▶ What to do
The entries that follow include a run beginning at the line with "andre ord haglet, og språkbruken har vært" and ending at the line with "visjonen hvordan regjeringen, departementene"; restate that run word for word and leave the rest out.

───

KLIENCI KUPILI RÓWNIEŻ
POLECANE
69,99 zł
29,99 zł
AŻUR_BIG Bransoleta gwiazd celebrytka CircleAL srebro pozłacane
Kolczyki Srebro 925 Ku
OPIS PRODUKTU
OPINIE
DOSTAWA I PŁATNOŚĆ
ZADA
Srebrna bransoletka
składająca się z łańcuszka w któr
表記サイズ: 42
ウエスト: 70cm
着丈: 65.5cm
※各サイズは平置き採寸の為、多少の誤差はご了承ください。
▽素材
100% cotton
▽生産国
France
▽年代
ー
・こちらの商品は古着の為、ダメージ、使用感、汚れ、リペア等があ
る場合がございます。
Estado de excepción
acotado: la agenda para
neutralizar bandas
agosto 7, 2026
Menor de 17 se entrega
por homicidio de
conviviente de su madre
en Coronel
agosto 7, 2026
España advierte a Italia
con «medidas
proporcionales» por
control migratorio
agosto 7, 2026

───

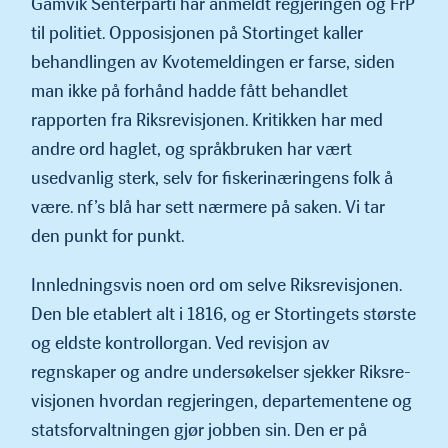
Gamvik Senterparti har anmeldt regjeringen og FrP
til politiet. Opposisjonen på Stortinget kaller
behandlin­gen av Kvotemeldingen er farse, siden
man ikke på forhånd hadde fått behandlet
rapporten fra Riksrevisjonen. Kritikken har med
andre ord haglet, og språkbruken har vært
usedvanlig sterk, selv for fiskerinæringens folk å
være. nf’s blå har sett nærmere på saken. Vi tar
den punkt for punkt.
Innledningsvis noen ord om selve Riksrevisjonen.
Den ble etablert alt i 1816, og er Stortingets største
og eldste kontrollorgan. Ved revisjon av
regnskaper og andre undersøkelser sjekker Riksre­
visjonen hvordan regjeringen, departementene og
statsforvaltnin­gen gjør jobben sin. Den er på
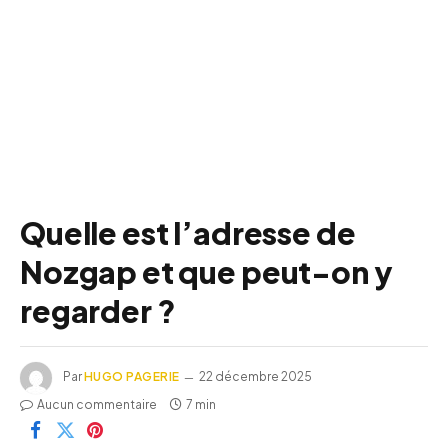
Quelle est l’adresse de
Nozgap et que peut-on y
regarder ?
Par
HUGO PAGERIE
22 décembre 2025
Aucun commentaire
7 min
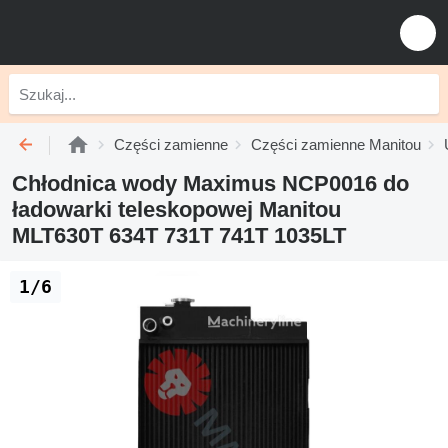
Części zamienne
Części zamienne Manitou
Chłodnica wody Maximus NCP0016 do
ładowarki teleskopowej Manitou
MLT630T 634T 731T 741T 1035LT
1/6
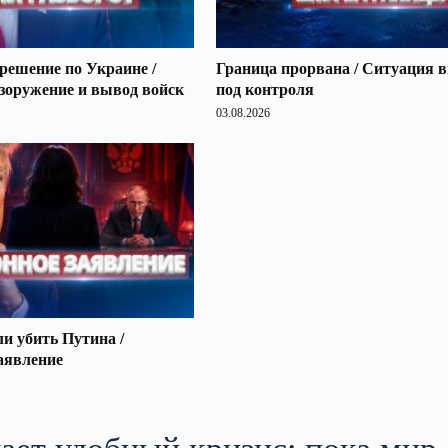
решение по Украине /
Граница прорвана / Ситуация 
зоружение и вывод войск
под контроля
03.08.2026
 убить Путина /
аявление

───

▶ Answer section
andre ord haglet, og språkbruken har vært
usedvanlig sterk, selv for fiskerinæringens folk å
være. nf’s blå har sett nærmere på saken. Vi tar
den punkt for punkt.
Innledningsvis noen ord om selve Riksrevisjonen.
Den ble etablert alt i 1816, og er Stortingets største
og eldste kontrollorgan. Ved revisjon av
regnskaper og andre undersøkelser sjekker Riksre­
visjonen hvordan regjeringen, departementene og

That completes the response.